10. An apparatus for exception handling, comprising:

the system comprises a determining unit, a judging unit and a judging unit, wherein the determining unit is used for determining a memory address where access abnormality occurs when the system memory has access abnormality;

and the processing unit is used for releasing at least one lock which is used for protecting the public resource of the kernel and is held by the abnormal process when the memory address which is abnormally accessed exists in the user space or the memory address which is abnormally accessed exists in the kernel space and the access operation is read operation, and finishing the abnormal process.

11. The apparatus according to claim 10, wherein the processing unit is specifically configured to:

12. The apparatus of claim 11, wherein the chain-holding list is included in a task structure of the access-exception process, and wherein the task structure is configured to manage the access-exception process.

13. The apparatus of claim 11 or 12,

the determining unit is further configured to determine whether a resource protected by a first lock is a common resource of a kernel when the process enters the kernel and the process holds the first lock;

the processing unit is further configured to add the first lock to the tail of the lock holding linked list when the resource protected by the first lock is a common resource of the kernel.

14. The apparatus according to claim 13, wherein the determining unit is specifically configured to:

15. The apparatus of claim 14, wherein the data structure corresponding to the first lock comprises a first member, and wherein the first member is configured to indicate a memory address of a resource protected by the first lock.

16. The apparatus according to any one of claims 10 to 15,

the processing unit is also used for restarting the system if the kernel of the system cannot run after releasing at least one lock for protecting the public resource of the kernel, which is held by the abnormal access process, or finishing the abnormal access process.

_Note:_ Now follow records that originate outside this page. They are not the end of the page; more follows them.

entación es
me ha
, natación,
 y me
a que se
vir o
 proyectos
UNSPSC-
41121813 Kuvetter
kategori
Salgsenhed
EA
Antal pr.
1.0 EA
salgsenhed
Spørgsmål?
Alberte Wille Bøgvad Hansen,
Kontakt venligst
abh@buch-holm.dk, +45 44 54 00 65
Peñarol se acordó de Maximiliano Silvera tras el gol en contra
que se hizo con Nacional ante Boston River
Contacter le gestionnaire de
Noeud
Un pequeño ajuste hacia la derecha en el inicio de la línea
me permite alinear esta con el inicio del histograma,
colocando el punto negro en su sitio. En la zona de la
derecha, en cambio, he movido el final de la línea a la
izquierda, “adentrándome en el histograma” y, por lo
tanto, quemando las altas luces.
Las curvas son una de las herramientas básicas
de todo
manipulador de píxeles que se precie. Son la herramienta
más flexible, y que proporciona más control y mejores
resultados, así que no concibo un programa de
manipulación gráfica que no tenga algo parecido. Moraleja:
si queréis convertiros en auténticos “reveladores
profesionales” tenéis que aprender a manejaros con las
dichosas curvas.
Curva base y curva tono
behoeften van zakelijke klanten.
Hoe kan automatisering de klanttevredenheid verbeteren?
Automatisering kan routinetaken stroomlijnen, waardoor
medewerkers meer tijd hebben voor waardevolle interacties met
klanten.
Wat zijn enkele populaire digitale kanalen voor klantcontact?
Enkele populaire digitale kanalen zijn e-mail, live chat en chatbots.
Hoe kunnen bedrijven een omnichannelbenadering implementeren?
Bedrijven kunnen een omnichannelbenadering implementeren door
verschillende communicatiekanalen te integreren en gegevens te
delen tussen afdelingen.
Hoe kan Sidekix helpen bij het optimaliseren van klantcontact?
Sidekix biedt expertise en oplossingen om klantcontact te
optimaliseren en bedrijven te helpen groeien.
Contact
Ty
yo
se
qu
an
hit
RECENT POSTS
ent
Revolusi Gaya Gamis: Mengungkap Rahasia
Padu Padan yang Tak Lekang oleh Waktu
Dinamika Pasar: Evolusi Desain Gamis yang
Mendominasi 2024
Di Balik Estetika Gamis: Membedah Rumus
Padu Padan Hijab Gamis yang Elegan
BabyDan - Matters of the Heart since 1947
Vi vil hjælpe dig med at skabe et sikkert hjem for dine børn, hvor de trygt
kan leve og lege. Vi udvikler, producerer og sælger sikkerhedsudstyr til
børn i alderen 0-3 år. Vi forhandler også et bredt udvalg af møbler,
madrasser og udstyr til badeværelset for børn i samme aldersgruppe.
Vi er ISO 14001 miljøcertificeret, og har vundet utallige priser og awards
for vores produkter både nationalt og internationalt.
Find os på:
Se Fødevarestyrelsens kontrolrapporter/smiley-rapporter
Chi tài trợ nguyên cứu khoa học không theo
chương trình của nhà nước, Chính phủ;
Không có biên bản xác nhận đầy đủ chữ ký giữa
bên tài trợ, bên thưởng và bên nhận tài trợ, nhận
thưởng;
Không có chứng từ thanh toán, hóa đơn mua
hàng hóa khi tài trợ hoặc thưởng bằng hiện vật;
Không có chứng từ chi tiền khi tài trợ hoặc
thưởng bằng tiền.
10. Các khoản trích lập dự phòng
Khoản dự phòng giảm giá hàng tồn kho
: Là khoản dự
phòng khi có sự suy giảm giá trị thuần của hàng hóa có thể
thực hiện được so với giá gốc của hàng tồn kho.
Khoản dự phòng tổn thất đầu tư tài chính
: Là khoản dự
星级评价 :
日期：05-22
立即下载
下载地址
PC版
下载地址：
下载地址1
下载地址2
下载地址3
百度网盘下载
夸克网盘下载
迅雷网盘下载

17. The apparatus according to any one of claims 10 to 16,

and the processing unit is also used for restarting the system under the condition that the memory address with the abnormal access is in the kernel space and the access operation is write operation.

18. The apparatus of any one of claims 10-17,

the processing unit is further configured to release at least one lock for protecting the common resource of the kernel, which is held by the access-abnormal process, within a preset time period, and restart the system when the number of times of ending the access-abnormal process is greater than a preset value.

19. A computer system, comprising:

one or more processors;

a memory;

the memory stores one or more computer programs, the one or more computer programs comprising instructions, which when executed by the one or more processors, cause the computer system to perform the method of any of claims 1-9.

20. A computer-readable storage medium comprising instructions that, when executed on a computer system, cause the computer system to perform the method of any of claims 1-9.